— Problem to solve —
Below are some records. Return exactly the lines from the one containing "Greene), a lovely" through the one containing "choose between the", both included, and only those.

(Saved entries)
=====
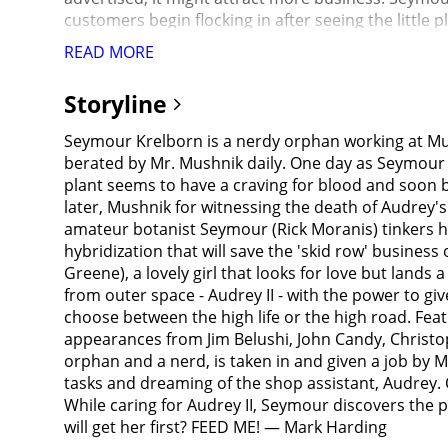
customers begin flocking in after seeing the little 
was shopping for odd new plants, his hobby, a sol
READ MORE
bought it for cheap and brought it home to examine
wither. Seymour frantically tries to nurse it back 
Storyline
finger on a rose thorn and draws blood, Audrey II re
dramatic growth spurt and business picks up, with
Seymour Krelborn is a nerdy orphan working at Mus
health.Audrey's boyfriend, Orin Scrivello (Steve Mart
berated by Mr. Mushnik daily. One day as Seymour is
because of the constant opportunities to inflict pai
plant seems to have a craving for blood and soon b
for a euphoric high. Seymour and Mushnick are conc
later, Mushnik for witnessing the death of Audrey'
up Audrey, and Seymour sees first hand how roughl
amateur botanist Seymour (Rick Moranis) tinkers hi
That's Green"), but is too frightened to leave Orin
hybridization that will save the 'skid row' busines
roughly the size of an armchair. To Seymour's gre
Greene), a lovely girl that looks for love but lands 
plant can no longer live on mere droplets of blood 
from outer space - Audrey II - with the power to g
from his bleeding fingers), Seymour is reluctant to
choose between the high life or the high road. Fea
his dreams if he continues to nourish it with human 
appearances from Jim Belushi, John Candy, Christo
doesn't know anyone "who deserves to get chopped 
orphan and a nerd, is taken in and given a job by 
across the street. Filled with rage, Seymour agrees 
tasks and dreaming of the shop assistant, Audrey. O
pocket. The patient before him, Arthur Denton (Bill 
While caring for Audrey II, Seymour discovers the 
Denton's departure, Orin drags Seymour into his of
will get her first? FEED ME! — Mark Harding
promised Audrey II fresh blood, Seymour is terrifi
=====
— Output for this task —
Greene), a lovely girl that looks for love but lands 
plant can no longer live on mere droplets of blood 
from outer space - Audrey II - with the power to g
from his bleeding fingers), Seymour is reluctant to
choose between the high life or the high road. Fea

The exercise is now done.